First, the blog post. Robin was commenting that he (judging by the banner pictures that are all of men) grew up in a credo-baptist tradition1, but has come to believe that rather than being “the Bible way” is, in fact, “sub-Biblical.” I want to say right away, I love that term and I intend to use it. His point is a great one.
The problem is that much evangelical theology simply makes baptism unnecessary (and this applies to many evangelicals in paedo-baptist traditions too — evangelical Anglicans, for instance, are so terrified of baptismal regeneration that they often water down NT theology too). We do it because Jesus told us to but for many of us, in our heart of hearts, we consider it an optional extra. After all, the important stuff is repentance and faith and while baptism offers testimony to God’s work in our lives we hardly need to get batised to do that.I confess I see myself in that paragraph and I accept the critique. One of the great things of my becoming an Anglican was realizing/discovering the “mystery” of faith. The term “mystery” here is used not in the Holmesian sense, there is nothing to be uncovered and explained, but rather in the historical and theological sense of something that is known only through revelation.

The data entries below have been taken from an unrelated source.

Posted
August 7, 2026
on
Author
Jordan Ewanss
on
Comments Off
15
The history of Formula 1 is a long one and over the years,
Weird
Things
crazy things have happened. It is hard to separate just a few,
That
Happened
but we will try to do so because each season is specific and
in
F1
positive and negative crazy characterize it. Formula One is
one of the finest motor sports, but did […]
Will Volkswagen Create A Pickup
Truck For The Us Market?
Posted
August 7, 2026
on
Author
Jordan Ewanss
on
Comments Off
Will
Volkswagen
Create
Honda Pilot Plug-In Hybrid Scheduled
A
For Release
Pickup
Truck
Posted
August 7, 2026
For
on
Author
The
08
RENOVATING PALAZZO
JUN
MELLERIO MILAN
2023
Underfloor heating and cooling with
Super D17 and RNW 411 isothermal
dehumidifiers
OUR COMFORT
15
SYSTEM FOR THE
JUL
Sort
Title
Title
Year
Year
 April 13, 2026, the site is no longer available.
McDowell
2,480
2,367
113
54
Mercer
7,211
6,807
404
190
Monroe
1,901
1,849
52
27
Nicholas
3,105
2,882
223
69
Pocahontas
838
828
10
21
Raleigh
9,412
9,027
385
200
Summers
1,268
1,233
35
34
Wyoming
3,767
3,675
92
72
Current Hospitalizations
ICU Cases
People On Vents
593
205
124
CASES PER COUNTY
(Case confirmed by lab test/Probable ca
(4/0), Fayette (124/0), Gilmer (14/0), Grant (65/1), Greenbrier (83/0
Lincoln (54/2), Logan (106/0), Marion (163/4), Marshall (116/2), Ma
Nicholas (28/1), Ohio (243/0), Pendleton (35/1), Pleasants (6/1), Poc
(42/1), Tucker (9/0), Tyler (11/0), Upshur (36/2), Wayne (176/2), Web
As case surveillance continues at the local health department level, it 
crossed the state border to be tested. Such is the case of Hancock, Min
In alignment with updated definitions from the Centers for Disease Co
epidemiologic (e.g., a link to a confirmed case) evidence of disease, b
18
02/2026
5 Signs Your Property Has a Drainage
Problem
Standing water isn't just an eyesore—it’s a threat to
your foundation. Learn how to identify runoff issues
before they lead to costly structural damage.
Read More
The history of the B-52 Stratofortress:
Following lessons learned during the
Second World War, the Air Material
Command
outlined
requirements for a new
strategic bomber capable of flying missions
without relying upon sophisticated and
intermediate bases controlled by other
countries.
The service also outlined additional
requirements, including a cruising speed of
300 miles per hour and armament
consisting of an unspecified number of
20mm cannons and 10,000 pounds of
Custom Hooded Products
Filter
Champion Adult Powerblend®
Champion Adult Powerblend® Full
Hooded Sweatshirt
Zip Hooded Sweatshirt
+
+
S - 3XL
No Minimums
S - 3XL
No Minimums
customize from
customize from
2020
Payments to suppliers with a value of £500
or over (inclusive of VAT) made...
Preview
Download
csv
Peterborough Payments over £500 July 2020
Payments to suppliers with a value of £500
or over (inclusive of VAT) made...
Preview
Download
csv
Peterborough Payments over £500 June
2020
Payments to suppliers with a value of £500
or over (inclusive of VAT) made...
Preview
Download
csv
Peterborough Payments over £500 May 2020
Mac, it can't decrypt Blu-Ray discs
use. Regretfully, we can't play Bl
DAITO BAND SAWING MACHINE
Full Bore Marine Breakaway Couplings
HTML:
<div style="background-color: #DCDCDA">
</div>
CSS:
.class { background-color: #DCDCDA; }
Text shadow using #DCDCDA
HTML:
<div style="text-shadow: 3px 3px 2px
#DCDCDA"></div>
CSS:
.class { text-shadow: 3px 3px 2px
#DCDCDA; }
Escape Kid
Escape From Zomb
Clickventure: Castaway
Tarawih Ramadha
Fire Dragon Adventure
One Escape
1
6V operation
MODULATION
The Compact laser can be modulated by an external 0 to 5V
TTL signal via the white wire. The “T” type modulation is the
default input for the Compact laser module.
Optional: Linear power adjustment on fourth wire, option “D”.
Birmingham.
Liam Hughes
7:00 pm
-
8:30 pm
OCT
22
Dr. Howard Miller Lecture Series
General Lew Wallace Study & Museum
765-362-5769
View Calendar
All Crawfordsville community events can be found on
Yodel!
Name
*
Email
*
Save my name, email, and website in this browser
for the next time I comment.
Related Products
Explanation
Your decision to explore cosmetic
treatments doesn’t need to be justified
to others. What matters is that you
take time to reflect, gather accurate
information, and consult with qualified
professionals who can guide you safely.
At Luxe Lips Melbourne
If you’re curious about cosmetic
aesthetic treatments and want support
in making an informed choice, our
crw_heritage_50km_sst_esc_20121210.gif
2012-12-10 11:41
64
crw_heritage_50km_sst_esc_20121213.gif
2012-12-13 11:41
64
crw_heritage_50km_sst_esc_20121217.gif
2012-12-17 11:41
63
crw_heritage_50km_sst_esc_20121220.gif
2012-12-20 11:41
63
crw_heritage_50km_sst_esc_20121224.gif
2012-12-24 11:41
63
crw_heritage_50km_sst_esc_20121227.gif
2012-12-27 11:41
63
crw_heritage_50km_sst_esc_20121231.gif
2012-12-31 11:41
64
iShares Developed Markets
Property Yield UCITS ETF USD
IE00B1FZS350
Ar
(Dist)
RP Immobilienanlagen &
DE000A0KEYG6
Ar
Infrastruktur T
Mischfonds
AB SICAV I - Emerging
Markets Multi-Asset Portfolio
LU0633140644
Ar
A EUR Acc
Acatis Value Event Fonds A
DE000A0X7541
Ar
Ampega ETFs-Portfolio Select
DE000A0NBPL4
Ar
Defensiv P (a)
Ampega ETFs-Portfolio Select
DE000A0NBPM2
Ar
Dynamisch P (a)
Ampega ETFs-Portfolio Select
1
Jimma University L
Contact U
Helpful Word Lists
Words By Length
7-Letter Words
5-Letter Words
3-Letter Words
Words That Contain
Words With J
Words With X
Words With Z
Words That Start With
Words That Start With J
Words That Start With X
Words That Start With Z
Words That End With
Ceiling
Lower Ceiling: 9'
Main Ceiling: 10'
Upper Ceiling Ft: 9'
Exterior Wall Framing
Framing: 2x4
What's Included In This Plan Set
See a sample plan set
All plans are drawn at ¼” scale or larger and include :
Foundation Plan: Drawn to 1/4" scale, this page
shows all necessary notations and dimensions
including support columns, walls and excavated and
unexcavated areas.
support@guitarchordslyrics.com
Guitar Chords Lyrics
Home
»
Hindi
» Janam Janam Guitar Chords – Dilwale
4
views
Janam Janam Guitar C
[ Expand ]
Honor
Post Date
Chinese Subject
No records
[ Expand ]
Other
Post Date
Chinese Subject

There's a bit more to read at your leisure if you're inclined. It invites a question as to what the real significance of baptism is if it consider to be a symbol of a rebirth that has already taken place. It's not that I can't appreciate or understand that line of argument but in another way it would seem to obviate the need for baptism on any other grounds than to make a theological case of "Well, Jesus said to do it so even though we deny that there is any inherent efficacy in the action itself we gotta do it because Jesus said to and we'll come up with an explanation for it as we go."